Dr Quince says single-cell sequencing of raw samples offers possibilities for assessing spread through a mixed population of microbes. This approach could also be used on uncultured cells, which would limit the need for lab growth of cells before analysis.
“Some microbes may not be easy to culture in a lab,” he explains, “and being able to sequence them without culturing would make a difference.”
He also believes a mixed culture gives a clearer idea of which species to concentrate on when sequencing.
“We need a much broader view of these communities. The gut is a very complex environment.
“We can test two gut species to see if they transmit AMR to each other, but we are putting them in an agar plate together. In the real world they may live in very different parts of the gut and never come in contact.

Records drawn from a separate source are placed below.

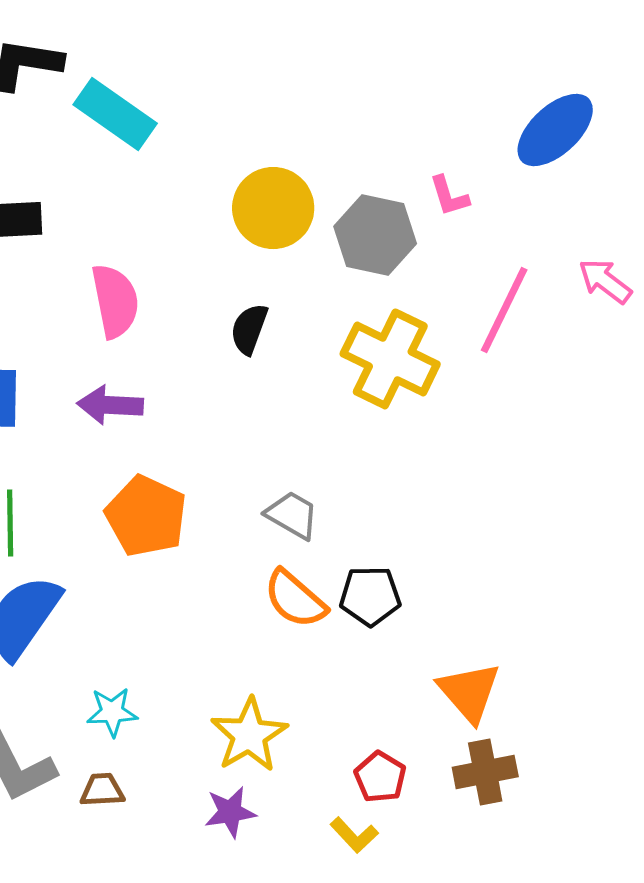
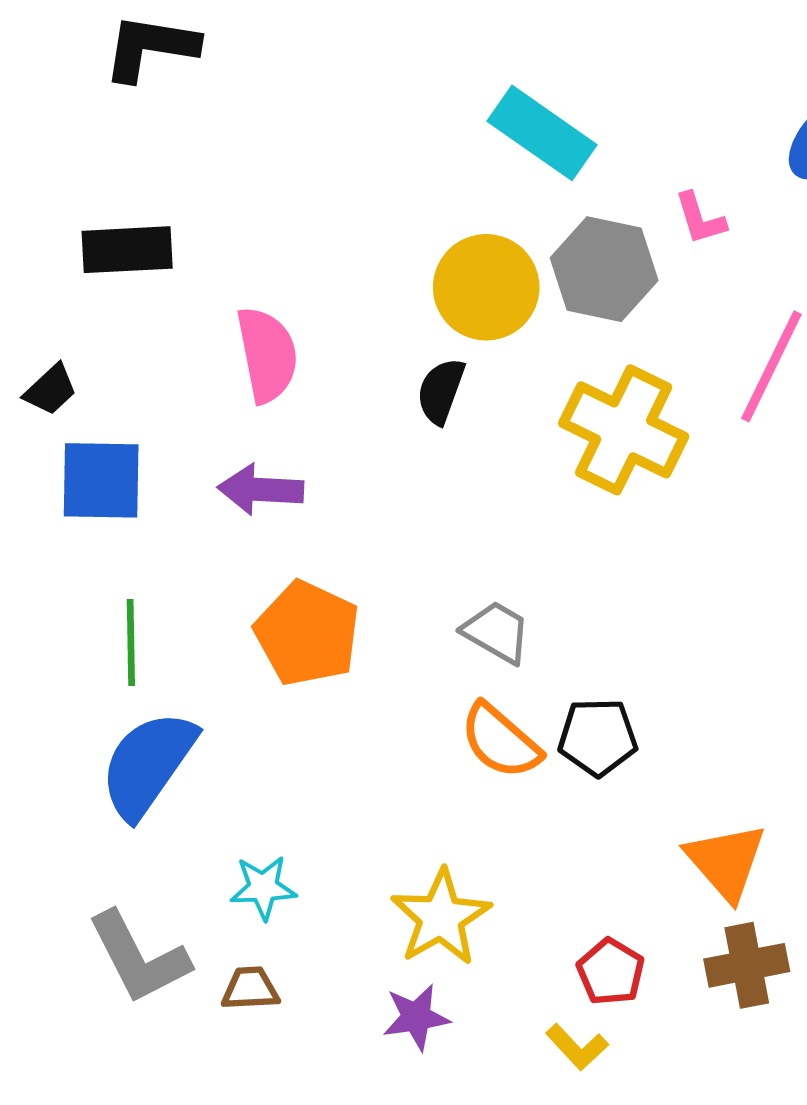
cyan rectangle: (115, 114) -> (542, 133), moved
yellow circle: (273, 208) -> (486, 287), moved

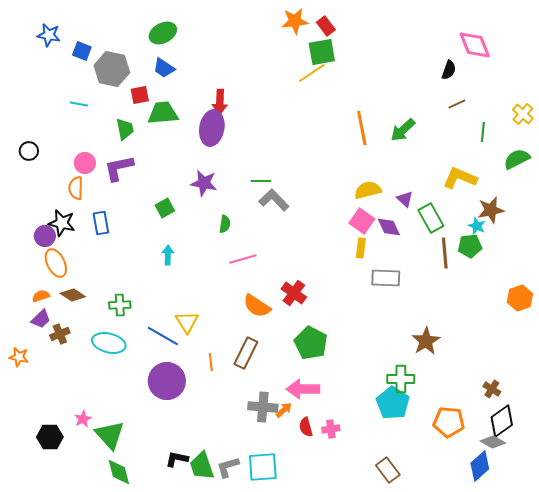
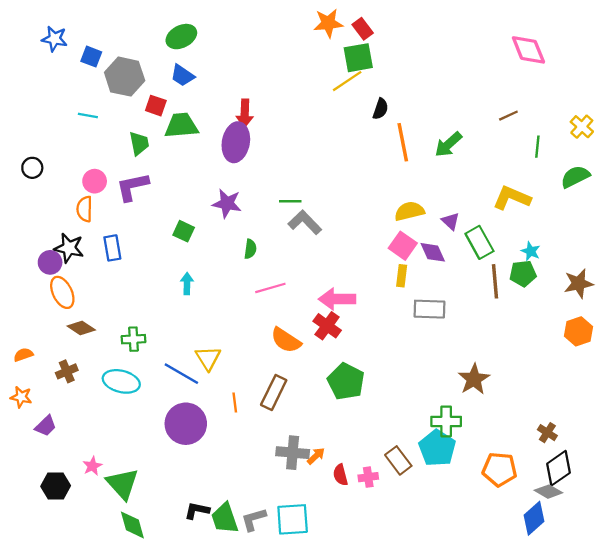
black semicircle: (449, 70) -> (380, 109), moved
red square: (140, 95) -> (156, 106), turned 30
green square: (165, 208) -> (184, 231), turned -36
brown star: (491, 210) -> (579, 284), moved
orange semicircle: (41, 296) -> (23, 355), moved
purple trapezoid: (41, 319) -> (46, 426), moved
pink arrow: (303, 389) -> (337, 299), moved
brown rectangle: (388, 470) -> (398, 460), moved

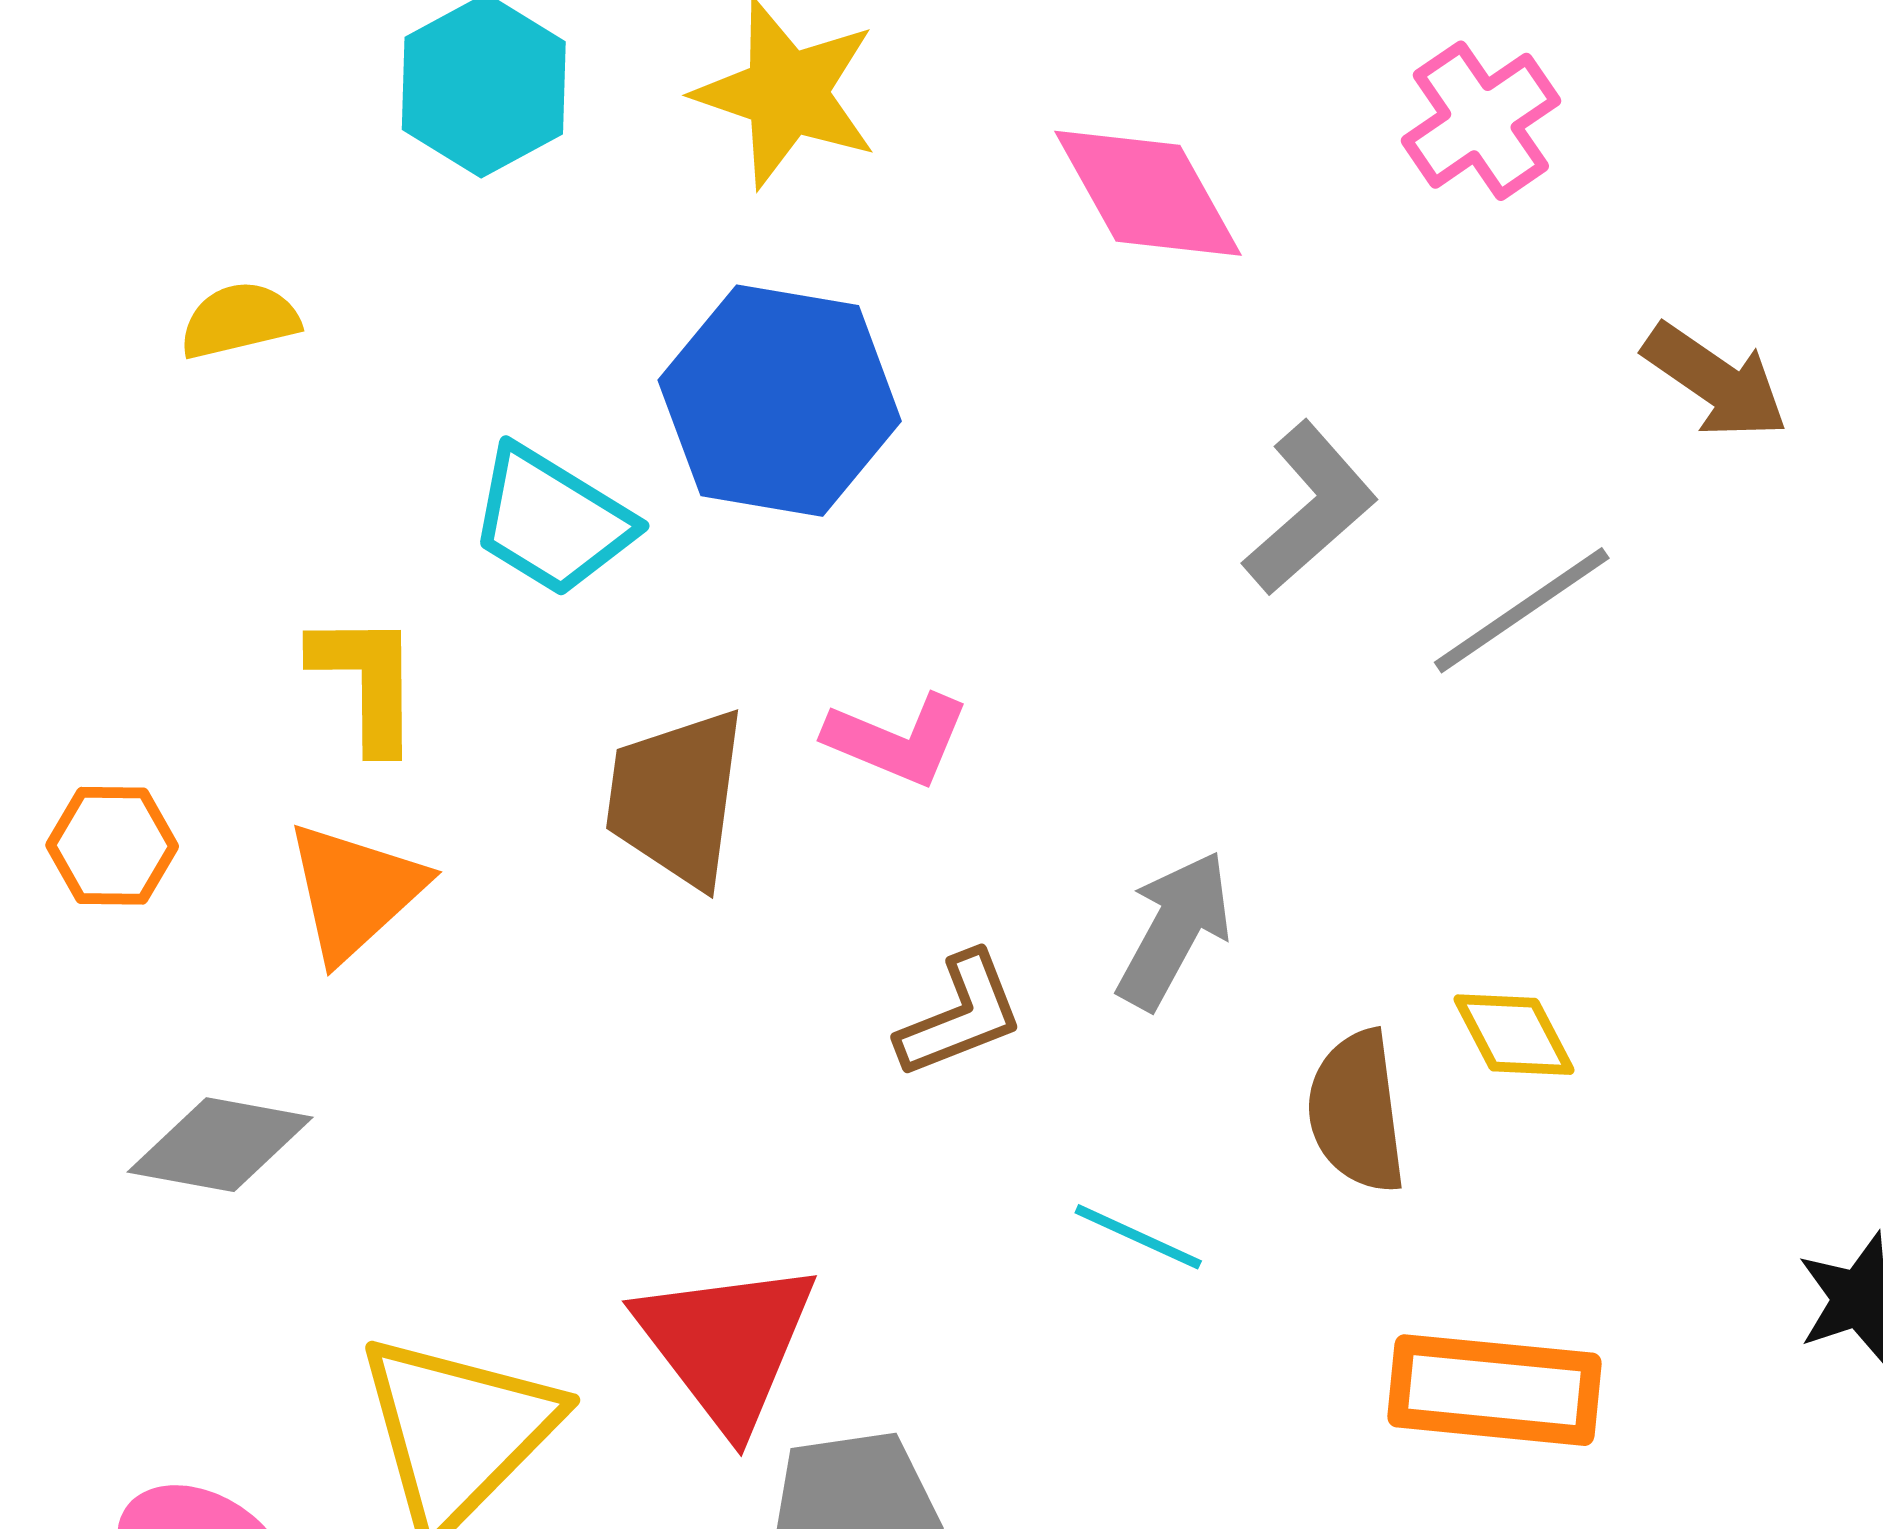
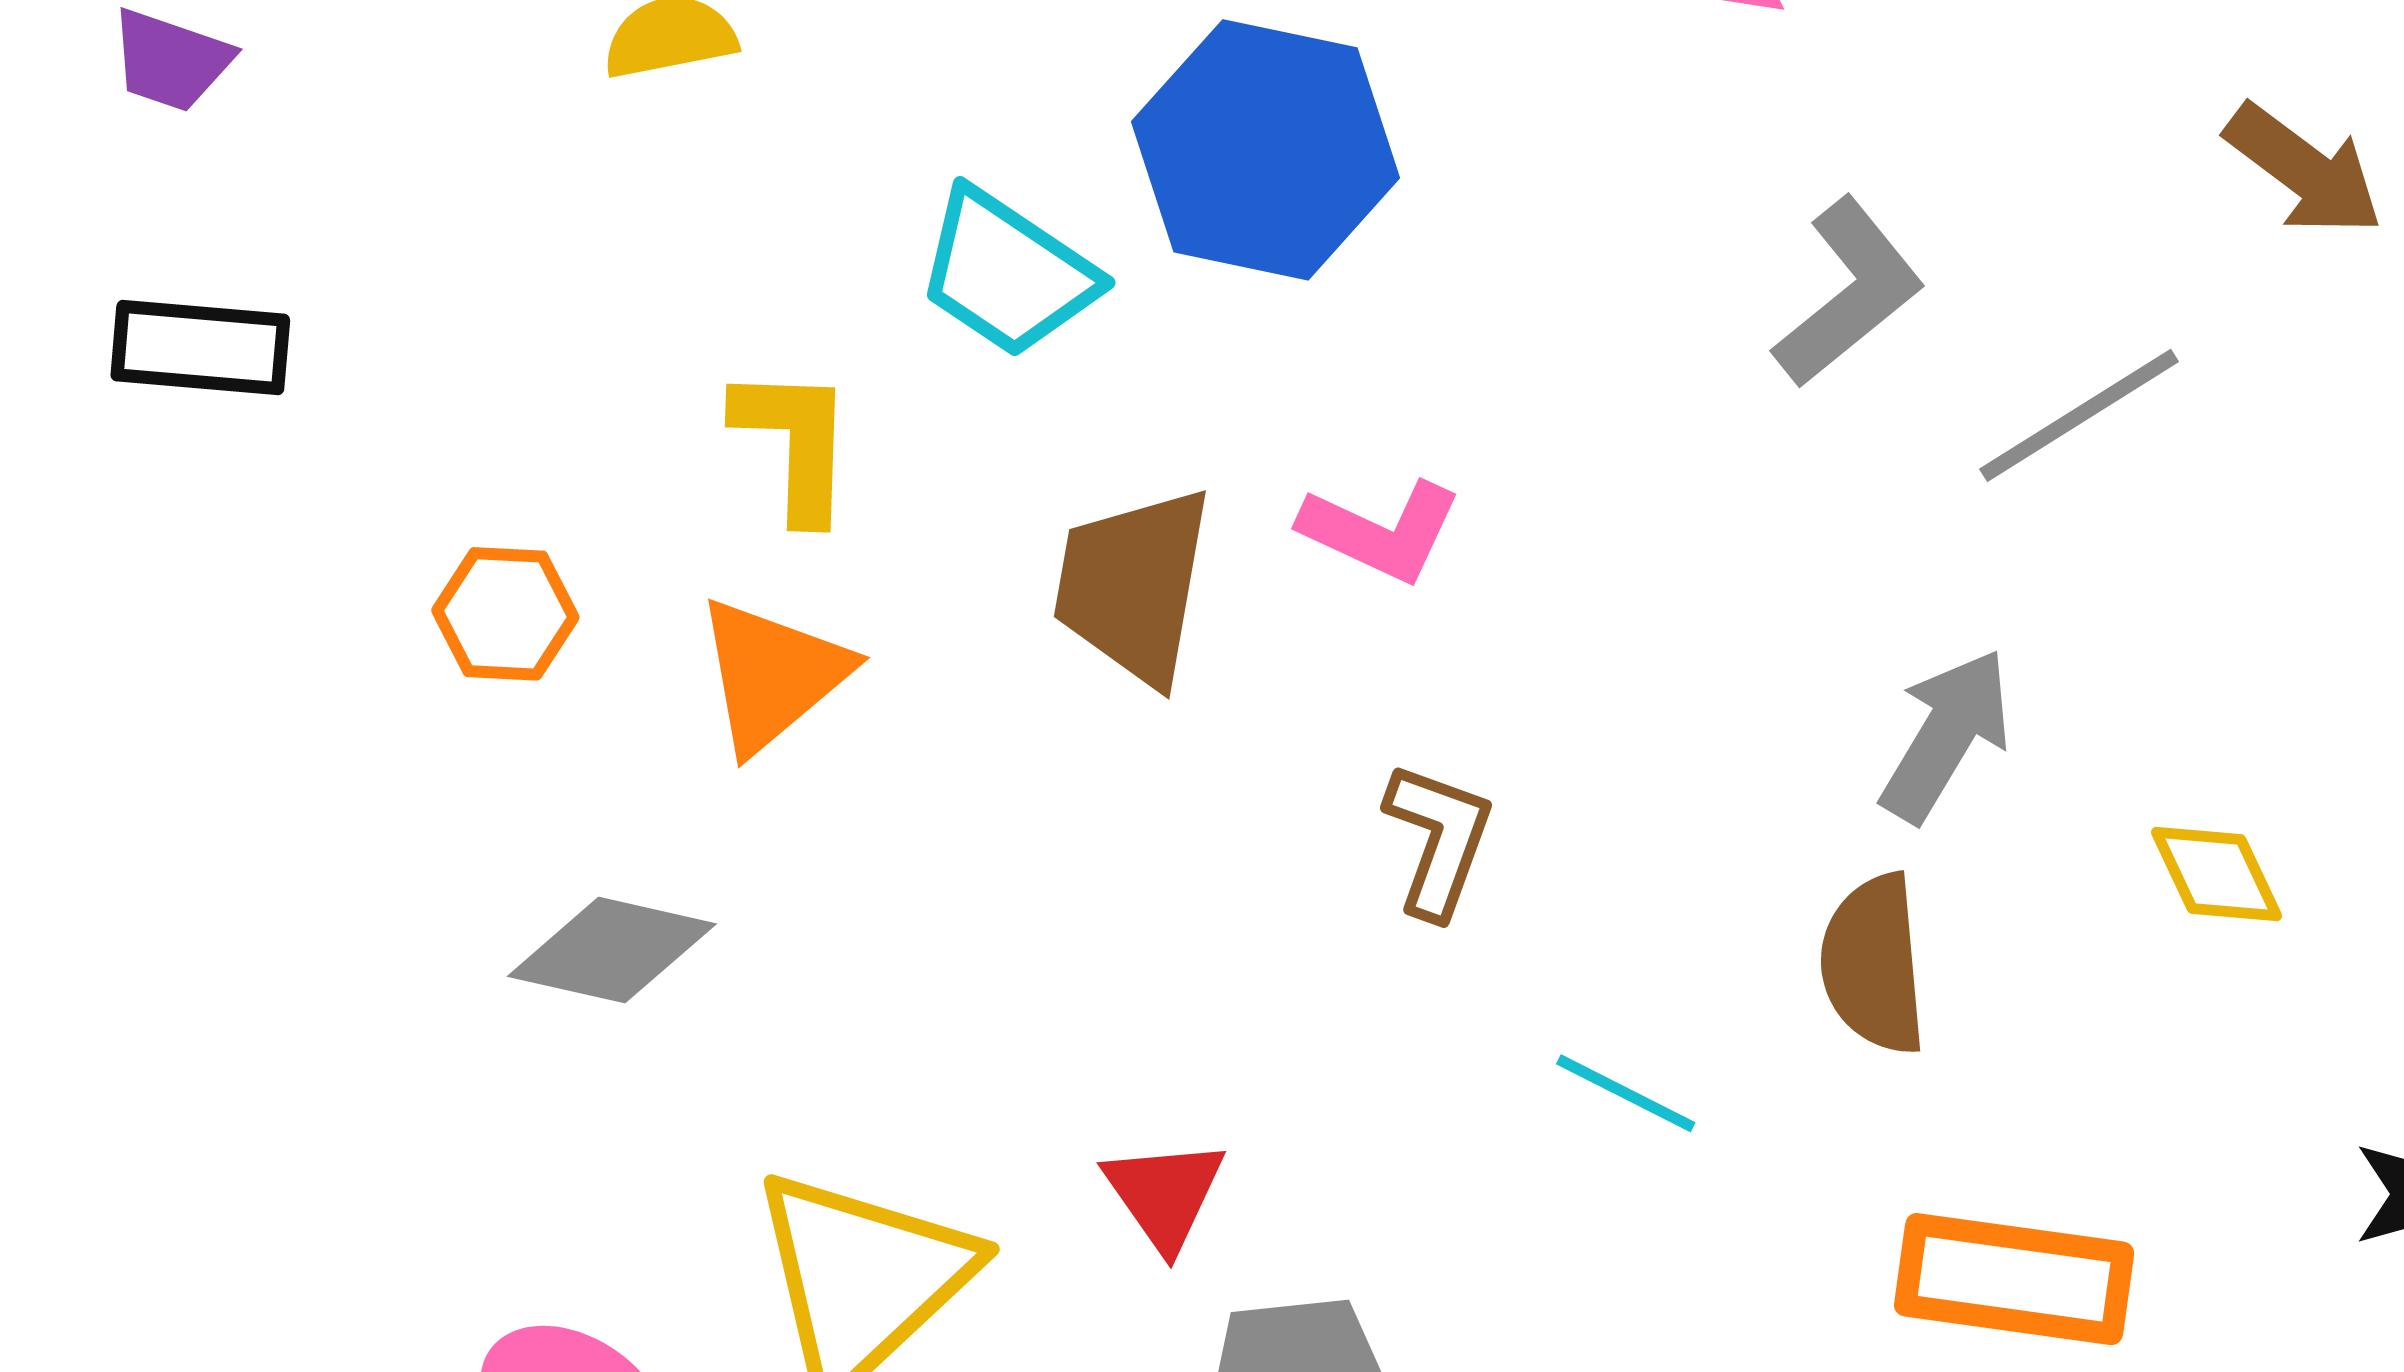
gray arrow: (1174, 930) -> (1946, 735), moved
brown L-shape: (960, 1015) -> (1438, 840), turned -51
yellow diamond: (1514, 1035) -> (2217, 874), moved
red triangle: (727, 1344) -> (1165, 1194), size x0.6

“It’s not just about the possibility it could happen, it’s about assessing the real likelihood of transmission between two species.”
He explains antibiotic use does not just pressure pathogenic bacteria to evolve. It also puts pressure on harmless “friendly” microorganisms to develop AMR.
This response means our gut microbiomes may act as a reservoir for AMR genes to pass between pathogens. Therefore it is vital to look at interactions between species – including species that are not of concern in themselves.
Further research at the Earlham Institute is being conducted by Dr Rob James, who is conducting experiments to track the movement of AMR between pathogens and the beneficial microbes that are resident in the gut microbiome. He is working in collaboration with Dr Falk Hildebrand and Dr Naiara Bereza at the Quadram Institute.
“If we understand the process of acquisition better, then it could allow us to improve drug stewardship,” concludes Dr Quince.